Pada Kamis siang sebelum apem
disebar , apem disusun dalam dua gunungan yaitu gunungan lanang dan gunungan wadon. Ada perbedaan
antara gunungan lanang dan wadon.
Gunungan wadon lebih pendek dan berbentuk lebih bulat. Gunungan lanang lebih tinggi dan di bawahnya terdapat kepala macan putih dan ular. Kedua
hewan itu adalah kelangenan Ki Ageng Gribig. Macan
diibaratkan Kiai Kopek yakni macan putih kesayangan Ki Ageng Gribig, sedangkan
ular adalah Nyai Kasur milik Ki Ageng Gribig
Penyusunan gunungan itu juga ada
artinya, apem disusun menurun seperti sate 4-2-4-4-3 maksudnya jumlah rakaat
dalam shalat Isa, Subuh, Zuhur, Asar, dan Magrib.

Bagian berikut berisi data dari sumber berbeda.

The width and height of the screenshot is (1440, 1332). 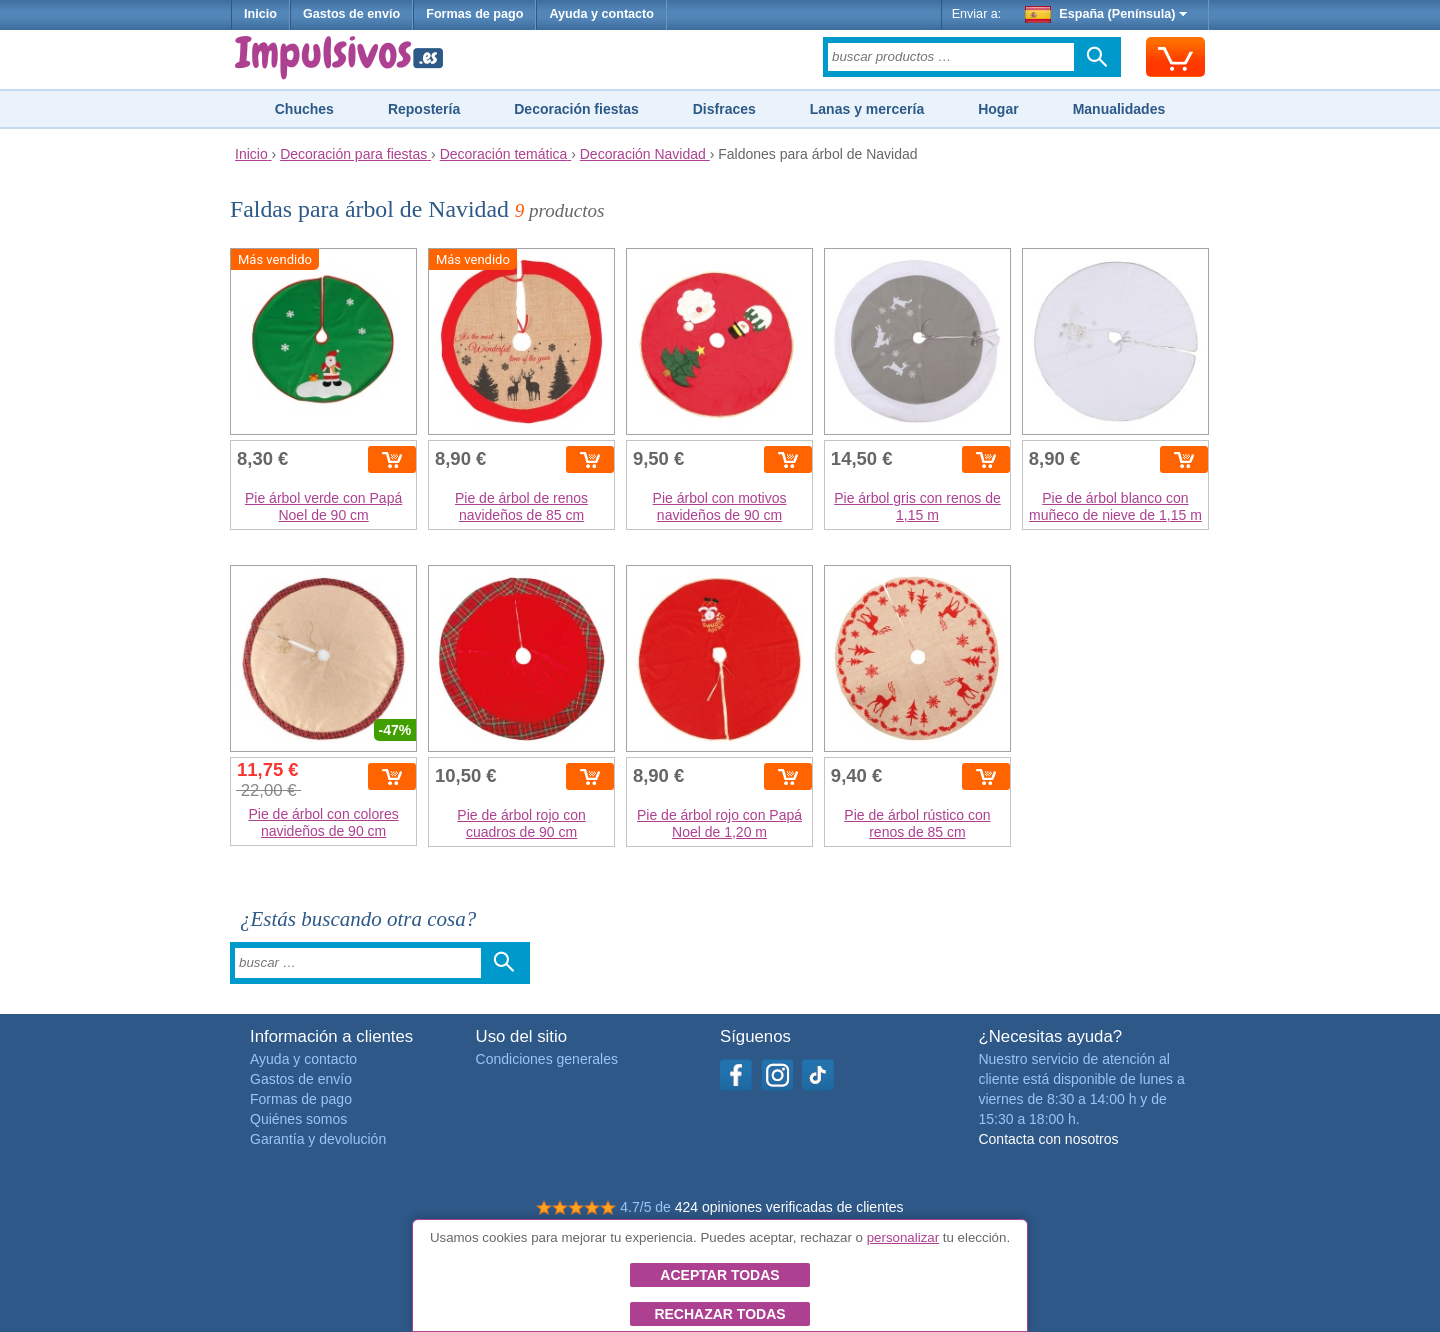 What do you see at coordinates (1048, 1139) in the screenshot?
I see `Contacta con nosotros` at bounding box center [1048, 1139].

Di antara susunan itu
terdapat kacang panjang, tomat, dan wortel yang melambangkan masyarakat
sekitarnya hidup dari pertanian. Di puncak gunungan terdapat mustaka (seperti
mustaka masjid) yang di dalamnya berisi ratusan apem.
Tidak ada komentar:
Posting Komentar
Silakan tinggalkan komentar ! Terimakasih...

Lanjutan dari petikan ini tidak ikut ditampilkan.